Up to this point, the 104 carat Stuart Sapphire had been set in the front of the Imperial State Crown. To accommodate the much larger 317 carat Cullinan II diamond, the crown had to be dismantled, revealing its clever construction, with the different stones set in removable mounts, making it easy to take them out when the crown was not in use. When Garrard’s artisans had finished adjusting the band of the crown to replace the Stuart Sapphire – which was moved to the back of the crown – slowly and carefully it was pieced back together again, now adorned with the Cullinan II.
In a separate memorandum, also dating from 1910, Crown Jeweller Garrard outlines what it has achieved with the setting of the Cullinan I and II diamonds, collectively known as The Stars of Africa. “Not only may the stones be worn with the Crown and Sceptre, but they may also form part of the Queen’s Jewels at State ceremonies,” it states. “When this lesser Star of Africa is in its place, King George’s Crown [the Imperial State Crown] will contain examples of all the methods of diamond cutting from the days of Charles II.”
Alongside this major overhaul of one of the key pieces of regalia in the coronation ritual, Garrard was also commissioned to create a brand-new consort crown for Queen Mary. While Queen Camilla will be wearing an existing crown for the 2023 coronation – the very crown made by Garrard for Queen Mary – her choice breaks with royal protocol because tradition dictates that each new Queen Consort has a consort crown made for them.

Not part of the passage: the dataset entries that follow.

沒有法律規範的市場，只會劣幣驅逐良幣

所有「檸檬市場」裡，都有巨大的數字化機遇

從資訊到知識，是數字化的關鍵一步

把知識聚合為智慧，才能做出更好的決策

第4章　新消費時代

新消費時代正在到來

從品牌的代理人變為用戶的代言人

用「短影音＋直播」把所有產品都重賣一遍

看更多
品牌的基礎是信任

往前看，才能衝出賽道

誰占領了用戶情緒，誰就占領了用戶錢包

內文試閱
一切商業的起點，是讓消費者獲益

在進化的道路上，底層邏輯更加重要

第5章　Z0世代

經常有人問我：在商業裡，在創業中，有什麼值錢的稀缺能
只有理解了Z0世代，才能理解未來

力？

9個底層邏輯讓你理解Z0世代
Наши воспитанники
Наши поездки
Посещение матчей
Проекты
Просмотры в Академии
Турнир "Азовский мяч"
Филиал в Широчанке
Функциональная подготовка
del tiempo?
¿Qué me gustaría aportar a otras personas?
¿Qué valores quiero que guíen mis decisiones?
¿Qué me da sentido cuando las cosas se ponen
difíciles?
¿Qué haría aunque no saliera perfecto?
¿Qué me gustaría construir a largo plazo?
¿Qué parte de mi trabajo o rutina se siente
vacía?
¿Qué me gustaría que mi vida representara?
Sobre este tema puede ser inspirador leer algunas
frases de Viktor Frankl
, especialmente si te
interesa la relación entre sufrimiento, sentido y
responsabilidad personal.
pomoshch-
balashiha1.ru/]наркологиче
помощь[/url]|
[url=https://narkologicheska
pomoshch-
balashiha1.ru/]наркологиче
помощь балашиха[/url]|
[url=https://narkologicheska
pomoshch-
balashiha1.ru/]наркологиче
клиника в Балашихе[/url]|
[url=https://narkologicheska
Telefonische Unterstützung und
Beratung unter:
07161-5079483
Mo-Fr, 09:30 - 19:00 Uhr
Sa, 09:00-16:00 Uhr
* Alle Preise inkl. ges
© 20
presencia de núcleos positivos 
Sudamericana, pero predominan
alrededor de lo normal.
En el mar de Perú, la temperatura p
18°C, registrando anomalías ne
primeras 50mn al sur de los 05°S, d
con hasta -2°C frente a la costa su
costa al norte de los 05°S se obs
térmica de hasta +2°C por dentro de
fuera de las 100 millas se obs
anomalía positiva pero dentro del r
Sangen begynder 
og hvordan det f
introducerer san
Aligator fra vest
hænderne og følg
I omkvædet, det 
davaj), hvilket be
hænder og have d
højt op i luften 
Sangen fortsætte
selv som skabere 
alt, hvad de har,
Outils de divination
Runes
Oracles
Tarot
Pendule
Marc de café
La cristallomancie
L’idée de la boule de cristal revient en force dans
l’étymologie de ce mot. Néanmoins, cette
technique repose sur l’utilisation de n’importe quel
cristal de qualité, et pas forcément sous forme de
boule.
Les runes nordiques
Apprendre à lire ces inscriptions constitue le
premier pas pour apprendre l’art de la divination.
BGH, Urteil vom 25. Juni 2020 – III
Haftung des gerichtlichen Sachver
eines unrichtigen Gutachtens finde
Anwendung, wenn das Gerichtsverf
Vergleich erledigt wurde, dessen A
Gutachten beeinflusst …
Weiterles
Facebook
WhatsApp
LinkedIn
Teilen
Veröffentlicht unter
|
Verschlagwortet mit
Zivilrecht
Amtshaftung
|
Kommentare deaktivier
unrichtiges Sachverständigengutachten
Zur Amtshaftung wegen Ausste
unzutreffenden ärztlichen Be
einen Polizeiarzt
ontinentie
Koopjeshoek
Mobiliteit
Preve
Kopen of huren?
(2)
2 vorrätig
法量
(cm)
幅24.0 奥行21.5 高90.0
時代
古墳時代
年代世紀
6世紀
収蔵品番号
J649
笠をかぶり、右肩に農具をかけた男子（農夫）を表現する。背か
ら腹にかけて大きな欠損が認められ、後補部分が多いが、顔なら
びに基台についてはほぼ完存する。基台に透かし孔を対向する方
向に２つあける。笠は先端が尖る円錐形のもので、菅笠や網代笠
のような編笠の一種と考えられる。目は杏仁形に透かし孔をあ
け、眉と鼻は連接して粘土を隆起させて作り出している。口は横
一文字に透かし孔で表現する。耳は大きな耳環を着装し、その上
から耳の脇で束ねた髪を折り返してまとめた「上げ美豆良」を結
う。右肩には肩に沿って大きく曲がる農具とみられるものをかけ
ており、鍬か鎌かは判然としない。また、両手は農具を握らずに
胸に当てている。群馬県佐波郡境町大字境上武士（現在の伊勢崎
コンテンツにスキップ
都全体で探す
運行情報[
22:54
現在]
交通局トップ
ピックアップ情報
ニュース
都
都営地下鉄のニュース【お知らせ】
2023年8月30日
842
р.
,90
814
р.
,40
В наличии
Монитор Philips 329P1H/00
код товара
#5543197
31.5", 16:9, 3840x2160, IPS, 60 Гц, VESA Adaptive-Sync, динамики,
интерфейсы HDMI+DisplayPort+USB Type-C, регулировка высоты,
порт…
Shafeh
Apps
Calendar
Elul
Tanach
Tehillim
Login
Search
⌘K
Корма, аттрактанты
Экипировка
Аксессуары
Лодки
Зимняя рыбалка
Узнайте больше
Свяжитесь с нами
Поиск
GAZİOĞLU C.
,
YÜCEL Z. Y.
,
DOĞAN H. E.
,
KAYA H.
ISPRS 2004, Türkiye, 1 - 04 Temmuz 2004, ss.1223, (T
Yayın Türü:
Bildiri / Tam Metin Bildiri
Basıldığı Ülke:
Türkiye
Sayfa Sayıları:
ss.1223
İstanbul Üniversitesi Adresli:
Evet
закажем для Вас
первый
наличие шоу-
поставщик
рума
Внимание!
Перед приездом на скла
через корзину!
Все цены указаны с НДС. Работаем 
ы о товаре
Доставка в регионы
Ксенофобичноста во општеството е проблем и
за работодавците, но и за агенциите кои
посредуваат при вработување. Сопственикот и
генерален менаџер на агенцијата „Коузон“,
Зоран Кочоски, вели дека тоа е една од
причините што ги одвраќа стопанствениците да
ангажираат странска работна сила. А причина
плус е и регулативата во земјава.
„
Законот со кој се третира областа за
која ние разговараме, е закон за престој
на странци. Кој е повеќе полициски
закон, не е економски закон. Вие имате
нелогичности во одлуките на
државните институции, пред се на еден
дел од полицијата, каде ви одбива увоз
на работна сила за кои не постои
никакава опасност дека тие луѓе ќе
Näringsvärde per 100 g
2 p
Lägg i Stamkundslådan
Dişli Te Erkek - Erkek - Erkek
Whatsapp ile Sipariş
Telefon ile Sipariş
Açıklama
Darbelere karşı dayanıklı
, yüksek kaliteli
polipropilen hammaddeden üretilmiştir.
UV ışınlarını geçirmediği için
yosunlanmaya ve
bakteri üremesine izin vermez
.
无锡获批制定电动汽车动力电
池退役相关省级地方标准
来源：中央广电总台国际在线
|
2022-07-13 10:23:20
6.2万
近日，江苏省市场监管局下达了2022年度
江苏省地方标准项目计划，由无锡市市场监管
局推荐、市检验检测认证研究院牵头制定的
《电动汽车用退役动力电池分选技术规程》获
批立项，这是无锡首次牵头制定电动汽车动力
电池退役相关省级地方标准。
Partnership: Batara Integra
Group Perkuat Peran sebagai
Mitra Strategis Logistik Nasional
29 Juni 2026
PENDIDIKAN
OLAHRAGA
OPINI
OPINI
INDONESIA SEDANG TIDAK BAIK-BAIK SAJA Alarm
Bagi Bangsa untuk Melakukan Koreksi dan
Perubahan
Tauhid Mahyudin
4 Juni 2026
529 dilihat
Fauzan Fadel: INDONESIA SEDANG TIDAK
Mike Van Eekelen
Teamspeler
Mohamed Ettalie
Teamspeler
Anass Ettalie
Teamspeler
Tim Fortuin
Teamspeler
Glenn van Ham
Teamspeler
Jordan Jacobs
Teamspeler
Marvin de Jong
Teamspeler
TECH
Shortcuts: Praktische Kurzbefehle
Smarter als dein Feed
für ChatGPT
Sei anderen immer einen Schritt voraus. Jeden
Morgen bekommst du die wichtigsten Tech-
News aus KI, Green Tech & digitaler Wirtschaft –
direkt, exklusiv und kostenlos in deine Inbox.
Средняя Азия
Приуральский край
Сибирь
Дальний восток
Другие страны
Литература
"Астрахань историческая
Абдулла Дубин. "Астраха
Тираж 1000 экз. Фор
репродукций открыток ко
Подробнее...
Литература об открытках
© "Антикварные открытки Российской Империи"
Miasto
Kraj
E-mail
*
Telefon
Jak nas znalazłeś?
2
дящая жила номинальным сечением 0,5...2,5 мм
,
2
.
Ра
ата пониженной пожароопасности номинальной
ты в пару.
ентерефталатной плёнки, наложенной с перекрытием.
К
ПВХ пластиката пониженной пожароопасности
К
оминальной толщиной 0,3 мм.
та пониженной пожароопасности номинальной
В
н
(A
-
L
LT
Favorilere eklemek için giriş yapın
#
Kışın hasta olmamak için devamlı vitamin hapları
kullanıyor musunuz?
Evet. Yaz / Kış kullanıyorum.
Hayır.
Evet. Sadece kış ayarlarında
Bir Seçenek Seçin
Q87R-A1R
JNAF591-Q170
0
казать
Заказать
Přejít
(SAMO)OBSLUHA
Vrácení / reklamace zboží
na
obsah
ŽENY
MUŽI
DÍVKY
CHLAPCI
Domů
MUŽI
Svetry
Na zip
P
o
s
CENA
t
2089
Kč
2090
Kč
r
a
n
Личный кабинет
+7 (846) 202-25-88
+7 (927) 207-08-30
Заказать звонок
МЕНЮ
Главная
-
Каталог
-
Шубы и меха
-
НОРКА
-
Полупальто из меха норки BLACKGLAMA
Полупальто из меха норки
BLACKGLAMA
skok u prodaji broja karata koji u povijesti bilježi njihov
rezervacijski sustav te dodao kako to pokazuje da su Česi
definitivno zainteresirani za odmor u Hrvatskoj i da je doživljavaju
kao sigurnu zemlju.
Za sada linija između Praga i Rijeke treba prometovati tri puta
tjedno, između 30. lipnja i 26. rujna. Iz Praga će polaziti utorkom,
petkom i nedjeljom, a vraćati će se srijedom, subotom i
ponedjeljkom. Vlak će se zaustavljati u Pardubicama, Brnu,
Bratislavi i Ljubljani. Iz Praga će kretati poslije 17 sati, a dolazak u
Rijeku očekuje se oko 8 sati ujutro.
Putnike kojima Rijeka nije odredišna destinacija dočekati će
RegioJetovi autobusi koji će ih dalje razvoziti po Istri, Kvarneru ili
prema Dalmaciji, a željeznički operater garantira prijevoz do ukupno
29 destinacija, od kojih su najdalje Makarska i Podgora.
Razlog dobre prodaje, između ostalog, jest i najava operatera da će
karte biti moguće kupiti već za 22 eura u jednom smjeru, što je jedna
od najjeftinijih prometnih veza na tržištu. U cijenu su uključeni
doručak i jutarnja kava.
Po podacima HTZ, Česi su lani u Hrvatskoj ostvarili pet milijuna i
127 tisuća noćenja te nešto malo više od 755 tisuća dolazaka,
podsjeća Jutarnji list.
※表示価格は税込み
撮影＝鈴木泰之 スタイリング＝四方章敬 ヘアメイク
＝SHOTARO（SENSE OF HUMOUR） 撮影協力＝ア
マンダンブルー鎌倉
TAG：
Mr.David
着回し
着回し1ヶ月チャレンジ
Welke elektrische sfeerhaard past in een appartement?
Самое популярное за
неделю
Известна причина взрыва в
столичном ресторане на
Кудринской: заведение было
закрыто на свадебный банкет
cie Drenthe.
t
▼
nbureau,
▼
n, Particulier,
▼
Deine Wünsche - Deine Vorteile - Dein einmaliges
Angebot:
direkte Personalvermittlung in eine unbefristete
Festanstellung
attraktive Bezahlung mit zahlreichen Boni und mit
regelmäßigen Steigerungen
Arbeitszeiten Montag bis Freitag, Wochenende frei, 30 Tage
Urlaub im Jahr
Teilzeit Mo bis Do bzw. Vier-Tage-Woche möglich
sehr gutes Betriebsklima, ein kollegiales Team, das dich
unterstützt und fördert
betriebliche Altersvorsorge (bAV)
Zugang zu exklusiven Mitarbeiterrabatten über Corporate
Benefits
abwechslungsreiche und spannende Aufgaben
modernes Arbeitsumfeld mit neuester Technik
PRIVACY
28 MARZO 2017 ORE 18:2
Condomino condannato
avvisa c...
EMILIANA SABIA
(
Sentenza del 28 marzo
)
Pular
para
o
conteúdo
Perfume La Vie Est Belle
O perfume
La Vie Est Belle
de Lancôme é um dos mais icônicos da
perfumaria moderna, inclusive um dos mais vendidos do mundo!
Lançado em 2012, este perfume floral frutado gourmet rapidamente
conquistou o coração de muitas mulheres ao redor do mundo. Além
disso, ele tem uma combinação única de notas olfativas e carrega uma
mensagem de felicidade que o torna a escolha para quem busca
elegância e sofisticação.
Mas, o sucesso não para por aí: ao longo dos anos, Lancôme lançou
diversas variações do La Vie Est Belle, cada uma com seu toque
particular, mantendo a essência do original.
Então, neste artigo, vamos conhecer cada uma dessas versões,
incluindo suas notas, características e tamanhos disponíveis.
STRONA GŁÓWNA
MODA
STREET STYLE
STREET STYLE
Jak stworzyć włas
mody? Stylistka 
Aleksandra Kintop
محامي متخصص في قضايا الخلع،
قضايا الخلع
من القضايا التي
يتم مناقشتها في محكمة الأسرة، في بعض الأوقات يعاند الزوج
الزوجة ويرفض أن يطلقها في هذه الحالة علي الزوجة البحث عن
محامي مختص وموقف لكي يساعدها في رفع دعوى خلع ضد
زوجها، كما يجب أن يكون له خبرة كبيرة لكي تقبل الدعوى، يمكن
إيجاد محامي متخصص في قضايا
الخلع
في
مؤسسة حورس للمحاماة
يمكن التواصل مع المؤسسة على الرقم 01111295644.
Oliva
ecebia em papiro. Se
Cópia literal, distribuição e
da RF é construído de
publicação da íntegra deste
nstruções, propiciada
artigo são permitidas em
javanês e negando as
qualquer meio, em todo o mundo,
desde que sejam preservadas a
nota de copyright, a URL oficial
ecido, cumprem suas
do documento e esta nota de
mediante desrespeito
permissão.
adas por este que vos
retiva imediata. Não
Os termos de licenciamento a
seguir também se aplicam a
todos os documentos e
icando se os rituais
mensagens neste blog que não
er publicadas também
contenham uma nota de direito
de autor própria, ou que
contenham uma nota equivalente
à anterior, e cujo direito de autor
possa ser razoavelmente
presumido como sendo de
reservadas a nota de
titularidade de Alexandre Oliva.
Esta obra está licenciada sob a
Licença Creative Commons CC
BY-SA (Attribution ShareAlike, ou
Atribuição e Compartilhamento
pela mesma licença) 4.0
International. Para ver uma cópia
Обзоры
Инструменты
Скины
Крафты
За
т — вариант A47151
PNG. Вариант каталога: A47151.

Garrard crafted its first Consort Crown in 1901 for the coronation of King Edward VII and Queen Alexandra. Taken apart in 1910 to make the new crown for Queen Mary, the design was inspired by Queen Alexandra’s Crown, with similarly elegant arches that could be removed to form a regal circlet. When it was finished, The Daily Telegraph described it saying, “It has no jewels but diamonds, and the diamonds cluster together as if they had no support but their own light.”
Personally commissioned by Mary, the Queen requested that two other impressive stones cut from the Cullinan Diamond, numbered III and IV, be set into her consort crown in removable mounts so that they could be worn after the coronation as a brooch. The late Queen Elizabeth II, who inherited the diamonds from Mary, was very fond of this particular brooch, affectionately referring to them as “Granny’s Chips”.
Following the completion of the alterations to the Imperial State Crown and the making of Queen Mary’s Crown, Garrard did something that would be inconceivable today: organised an exhibition of the jewels for VIP clients at its headquarters on Albemarle Street. Garrard noted in its coronation memorandum: “With the special consent of the King and by permission of the Lord Chamberlain, Messrs. Garrard displayed on the first floor of their Premises at 24 Albemarle Street, the Imperial State Crown and the Queen’s Crown.” The exhibition would be repeated in 1937 for the coronation of George VI and Queen Elizabeth The Queen Mother, when Garrard made a new Imperial State Crown to replace the one worn by George V, which had been in frequent use by consecutive kings and queens for close to a century.
The role of Crown Jeweller may involve a huge amount of responsibility, yet it also comes with a great deal of joy, particularly on the eve of a coronation. A rare opportunity to appreciate these historic creations of incalculable value serving the purpose for which they were designed, we couldn’t be prouder of Garrard’s contribution.